--- WORK TO BE COMPLETED ---
Using the records that appear below, write out exactly the lines from the one with "Radeon Proシリーズは、プロフェッショナルな制" through the one with "Nôm. Cụ thể", keeping both end lines.

Start of Block

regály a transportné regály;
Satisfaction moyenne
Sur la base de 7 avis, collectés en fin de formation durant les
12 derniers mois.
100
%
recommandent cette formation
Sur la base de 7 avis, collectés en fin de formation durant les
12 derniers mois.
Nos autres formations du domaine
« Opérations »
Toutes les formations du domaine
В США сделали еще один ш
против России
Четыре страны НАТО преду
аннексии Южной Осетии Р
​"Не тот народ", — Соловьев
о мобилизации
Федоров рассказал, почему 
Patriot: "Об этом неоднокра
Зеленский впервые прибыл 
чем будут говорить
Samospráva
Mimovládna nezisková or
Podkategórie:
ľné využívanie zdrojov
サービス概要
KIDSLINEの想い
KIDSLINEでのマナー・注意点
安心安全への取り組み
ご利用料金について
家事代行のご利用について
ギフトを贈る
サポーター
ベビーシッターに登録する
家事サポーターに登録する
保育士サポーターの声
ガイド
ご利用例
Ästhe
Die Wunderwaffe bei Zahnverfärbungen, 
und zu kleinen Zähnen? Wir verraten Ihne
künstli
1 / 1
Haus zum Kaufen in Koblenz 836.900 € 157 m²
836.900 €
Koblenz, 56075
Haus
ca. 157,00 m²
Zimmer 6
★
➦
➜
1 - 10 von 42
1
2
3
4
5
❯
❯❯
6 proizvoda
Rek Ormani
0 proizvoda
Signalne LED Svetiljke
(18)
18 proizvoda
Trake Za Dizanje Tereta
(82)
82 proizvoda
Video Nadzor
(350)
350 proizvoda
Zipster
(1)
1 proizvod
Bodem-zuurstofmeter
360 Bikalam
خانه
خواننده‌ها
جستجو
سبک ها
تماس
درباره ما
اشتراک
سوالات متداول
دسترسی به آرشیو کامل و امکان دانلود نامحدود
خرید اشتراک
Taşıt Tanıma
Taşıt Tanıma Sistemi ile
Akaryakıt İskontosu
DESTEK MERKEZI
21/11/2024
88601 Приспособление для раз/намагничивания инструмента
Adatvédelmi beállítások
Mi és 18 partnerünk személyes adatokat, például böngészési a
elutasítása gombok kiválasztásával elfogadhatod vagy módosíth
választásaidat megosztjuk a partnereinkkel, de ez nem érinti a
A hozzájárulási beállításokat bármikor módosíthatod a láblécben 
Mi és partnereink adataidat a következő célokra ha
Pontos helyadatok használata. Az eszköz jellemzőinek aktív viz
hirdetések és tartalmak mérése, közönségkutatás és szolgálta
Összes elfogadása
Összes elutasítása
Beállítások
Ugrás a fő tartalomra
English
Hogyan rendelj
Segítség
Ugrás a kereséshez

End of Block
Start of Block

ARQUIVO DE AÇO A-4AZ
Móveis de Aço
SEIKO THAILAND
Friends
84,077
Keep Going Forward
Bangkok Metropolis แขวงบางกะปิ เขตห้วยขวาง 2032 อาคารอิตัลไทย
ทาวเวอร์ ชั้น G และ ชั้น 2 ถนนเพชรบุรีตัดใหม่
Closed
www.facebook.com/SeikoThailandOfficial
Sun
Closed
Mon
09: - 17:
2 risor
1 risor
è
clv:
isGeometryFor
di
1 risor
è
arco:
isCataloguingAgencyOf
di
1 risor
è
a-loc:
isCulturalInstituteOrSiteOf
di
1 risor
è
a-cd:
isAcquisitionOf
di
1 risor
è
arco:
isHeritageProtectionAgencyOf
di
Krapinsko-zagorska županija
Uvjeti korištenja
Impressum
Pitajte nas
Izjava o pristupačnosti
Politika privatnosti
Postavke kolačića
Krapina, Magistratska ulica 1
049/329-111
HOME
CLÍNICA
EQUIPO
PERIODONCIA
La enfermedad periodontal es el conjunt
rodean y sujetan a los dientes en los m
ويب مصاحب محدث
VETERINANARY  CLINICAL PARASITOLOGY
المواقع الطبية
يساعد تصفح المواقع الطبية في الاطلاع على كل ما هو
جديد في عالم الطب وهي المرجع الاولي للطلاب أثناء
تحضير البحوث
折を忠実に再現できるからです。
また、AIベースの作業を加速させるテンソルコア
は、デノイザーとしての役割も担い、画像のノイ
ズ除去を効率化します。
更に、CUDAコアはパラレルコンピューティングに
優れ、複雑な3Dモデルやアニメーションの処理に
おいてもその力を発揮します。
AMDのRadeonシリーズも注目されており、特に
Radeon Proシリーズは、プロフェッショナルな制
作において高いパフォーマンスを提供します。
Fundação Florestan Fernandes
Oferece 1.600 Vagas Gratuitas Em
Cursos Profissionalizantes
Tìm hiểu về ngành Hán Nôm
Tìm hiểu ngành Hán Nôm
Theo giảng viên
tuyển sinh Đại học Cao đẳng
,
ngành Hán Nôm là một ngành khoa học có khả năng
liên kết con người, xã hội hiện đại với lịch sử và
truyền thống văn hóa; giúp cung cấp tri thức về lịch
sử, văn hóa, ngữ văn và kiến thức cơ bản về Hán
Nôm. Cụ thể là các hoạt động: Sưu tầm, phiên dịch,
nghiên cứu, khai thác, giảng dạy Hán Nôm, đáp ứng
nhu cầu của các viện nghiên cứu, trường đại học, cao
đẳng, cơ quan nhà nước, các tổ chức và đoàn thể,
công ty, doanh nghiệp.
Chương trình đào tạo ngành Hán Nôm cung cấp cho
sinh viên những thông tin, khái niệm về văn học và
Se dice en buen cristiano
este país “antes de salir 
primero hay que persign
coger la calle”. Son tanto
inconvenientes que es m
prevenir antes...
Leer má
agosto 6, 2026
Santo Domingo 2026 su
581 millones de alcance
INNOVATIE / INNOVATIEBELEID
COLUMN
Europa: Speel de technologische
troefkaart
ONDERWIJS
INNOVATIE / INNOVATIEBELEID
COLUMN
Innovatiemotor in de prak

End of Block

--- EXERCISE ANSWER ---
Radeon Proシリーズは、プロフェッショナルな制
作において高いパフォーマンスを提供します。
Fundação Florestan Fernandes
Oferece 1.600 Vagas Gratuitas Em
Cursos Profissionalizantes
Tìm hiểu về ngành Hán Nôm
Tìm hiểu ngành Hán Nôm
Theo giảng viên
tuyển sinh Đại học Cao đẳng
,
ngành Hán Nôm là một ngành khoa học có khả năng
liên kết con người, xã hội hiện đại với lịch sử và
truyền thống văn hóa; giúp cung cấp tri thức về lịch
sử, văn hóa, ngữ văn và kiến thức cơ bản về Hán
Nôm. Cụ thể là các hoạt động: Sưu tầm, phiên dịch,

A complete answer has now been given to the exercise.